I enjoyed his first book, Rules of Civility, a Jazz Age novel set in Manhattan. The Gentleman in Moscow did not engage me the same way, and I found the middle a bit heavy and slow. The writing was sharp, however, with witty repartee, and moving scenes and passages. The gentleman protagonist Count Rostov was likable, endearing even, especially as he quickly adapted to his loss of title and all that went with it, after his appearance before the People’s Commissariat in June 1922.

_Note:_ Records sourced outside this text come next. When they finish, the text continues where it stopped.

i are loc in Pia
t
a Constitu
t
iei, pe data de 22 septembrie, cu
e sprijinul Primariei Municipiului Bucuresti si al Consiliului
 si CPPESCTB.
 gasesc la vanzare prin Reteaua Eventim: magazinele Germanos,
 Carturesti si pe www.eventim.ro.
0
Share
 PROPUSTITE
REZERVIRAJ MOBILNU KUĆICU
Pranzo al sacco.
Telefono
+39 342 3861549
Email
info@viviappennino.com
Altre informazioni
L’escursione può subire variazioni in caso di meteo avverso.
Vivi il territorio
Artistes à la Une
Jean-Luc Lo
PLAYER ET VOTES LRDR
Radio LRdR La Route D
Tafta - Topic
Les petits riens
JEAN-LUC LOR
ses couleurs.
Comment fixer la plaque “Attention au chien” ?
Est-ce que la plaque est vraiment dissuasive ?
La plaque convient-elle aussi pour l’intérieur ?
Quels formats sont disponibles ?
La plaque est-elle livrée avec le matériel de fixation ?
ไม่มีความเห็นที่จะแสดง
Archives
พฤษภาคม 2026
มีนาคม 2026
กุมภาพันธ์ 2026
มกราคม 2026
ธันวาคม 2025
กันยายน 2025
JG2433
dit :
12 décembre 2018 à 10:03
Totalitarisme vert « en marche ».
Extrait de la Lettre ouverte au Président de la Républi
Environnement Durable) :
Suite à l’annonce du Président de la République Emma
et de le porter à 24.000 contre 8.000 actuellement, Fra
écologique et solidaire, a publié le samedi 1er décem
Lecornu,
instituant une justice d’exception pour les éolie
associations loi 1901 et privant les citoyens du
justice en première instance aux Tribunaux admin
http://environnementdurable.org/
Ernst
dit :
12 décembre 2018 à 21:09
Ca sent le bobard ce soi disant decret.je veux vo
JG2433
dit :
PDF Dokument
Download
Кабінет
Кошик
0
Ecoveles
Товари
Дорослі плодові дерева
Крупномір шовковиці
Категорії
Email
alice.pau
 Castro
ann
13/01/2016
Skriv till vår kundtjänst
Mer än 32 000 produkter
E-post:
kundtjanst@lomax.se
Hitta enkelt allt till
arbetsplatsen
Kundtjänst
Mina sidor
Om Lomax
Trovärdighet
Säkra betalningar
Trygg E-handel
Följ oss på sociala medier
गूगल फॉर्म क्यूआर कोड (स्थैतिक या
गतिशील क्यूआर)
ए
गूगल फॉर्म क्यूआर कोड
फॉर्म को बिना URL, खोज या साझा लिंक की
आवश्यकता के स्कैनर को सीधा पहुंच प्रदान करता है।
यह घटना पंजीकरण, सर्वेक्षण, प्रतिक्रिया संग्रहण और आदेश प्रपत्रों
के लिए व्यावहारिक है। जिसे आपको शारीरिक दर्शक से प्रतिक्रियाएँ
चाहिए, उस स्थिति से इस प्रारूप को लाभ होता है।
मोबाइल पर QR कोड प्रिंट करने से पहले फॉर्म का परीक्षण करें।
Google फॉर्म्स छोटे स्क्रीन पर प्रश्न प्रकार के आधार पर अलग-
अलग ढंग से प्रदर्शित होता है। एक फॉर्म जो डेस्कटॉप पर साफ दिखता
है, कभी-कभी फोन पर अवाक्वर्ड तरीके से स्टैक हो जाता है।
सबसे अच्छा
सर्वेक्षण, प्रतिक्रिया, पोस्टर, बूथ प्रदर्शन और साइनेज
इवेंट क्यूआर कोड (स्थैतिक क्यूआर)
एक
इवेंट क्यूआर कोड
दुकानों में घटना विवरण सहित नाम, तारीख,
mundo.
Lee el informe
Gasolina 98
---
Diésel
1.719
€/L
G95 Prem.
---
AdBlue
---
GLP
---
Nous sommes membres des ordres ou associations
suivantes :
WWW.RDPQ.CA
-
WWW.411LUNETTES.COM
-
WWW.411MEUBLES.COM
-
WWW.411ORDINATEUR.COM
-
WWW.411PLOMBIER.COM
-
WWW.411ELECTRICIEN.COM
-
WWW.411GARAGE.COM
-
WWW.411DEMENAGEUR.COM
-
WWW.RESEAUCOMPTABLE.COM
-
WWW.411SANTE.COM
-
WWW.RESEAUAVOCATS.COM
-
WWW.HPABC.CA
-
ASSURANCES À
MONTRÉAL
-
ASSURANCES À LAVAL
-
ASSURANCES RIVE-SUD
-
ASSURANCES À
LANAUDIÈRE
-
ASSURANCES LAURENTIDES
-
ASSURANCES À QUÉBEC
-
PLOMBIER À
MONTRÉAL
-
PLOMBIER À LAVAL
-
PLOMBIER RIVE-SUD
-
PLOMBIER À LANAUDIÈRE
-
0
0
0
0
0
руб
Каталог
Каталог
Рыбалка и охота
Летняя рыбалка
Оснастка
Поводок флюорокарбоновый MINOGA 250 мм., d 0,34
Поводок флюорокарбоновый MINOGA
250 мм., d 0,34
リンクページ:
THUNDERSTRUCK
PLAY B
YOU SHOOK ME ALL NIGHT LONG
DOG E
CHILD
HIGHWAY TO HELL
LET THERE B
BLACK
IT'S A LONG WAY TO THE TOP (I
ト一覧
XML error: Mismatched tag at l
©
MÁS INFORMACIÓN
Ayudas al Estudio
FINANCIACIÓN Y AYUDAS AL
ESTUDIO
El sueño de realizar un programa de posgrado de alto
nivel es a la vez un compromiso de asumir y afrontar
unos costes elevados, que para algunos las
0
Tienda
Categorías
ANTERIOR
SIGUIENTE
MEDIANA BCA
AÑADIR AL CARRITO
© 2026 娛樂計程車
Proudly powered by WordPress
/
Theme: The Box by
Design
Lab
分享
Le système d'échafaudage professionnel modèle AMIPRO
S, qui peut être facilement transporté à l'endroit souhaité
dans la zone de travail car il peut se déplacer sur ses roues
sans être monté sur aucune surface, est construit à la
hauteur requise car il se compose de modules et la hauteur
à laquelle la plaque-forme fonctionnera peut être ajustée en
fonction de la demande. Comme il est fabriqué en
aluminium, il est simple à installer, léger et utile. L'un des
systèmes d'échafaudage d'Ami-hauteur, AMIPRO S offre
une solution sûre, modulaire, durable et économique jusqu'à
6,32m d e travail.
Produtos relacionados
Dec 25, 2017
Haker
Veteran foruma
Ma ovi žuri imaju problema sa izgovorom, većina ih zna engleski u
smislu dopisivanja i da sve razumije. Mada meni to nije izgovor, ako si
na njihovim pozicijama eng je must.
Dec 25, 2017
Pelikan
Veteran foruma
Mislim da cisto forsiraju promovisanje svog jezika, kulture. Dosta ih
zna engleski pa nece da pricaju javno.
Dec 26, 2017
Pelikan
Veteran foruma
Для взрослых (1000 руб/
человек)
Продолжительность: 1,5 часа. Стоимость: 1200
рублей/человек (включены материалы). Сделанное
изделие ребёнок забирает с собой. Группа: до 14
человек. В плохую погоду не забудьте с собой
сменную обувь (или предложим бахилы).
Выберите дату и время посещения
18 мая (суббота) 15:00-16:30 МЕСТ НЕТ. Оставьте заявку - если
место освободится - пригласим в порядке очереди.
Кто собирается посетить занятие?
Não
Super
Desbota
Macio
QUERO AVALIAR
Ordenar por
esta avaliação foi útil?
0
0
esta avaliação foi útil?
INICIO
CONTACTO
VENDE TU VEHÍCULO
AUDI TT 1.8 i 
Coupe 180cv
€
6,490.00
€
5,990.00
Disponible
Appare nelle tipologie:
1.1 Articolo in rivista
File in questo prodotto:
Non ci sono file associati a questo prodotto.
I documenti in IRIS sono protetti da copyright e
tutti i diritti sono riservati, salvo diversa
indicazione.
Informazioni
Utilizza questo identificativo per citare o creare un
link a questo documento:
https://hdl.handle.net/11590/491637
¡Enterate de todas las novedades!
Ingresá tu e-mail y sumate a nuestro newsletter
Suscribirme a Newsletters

Towles spoke at the luncheon for the better part of an hour, but not about the book. He introduced himself and talked about the history of this time period in Russia and the role of the Metropol Hotel, because the setting in the grand building dominates the story, indeed it is a character itself. His talk was fascinating for the historically bent, and like many speaking engagements, as erudite as guests may be or presume to be, many had not read the book. I noticed a few drooping eyes and yawning mouths. He did not allow for spoilers. An unsuspecting guest asked about the ending, and he poo poo’d the question. I don’t believe the author dined with us, but he had set up a book signing table and smiled for reader selfies. The organizer of the event, an intelligent and social woman of some stature, introduced him and returned to the dais to thank him at the end of his speech. He asked her, albeit in jest, to be seated. “I’m not done yet. I mentioned earlier, I have a story to tell.” He looked at her to ask if it was OK, which of course it was, he had the mic. Not sure she’d ever been so instructed before such a large audience, she smiled in good stead. He took a few questions and by the time my own questions bubbled up, he was finished with the Q and A.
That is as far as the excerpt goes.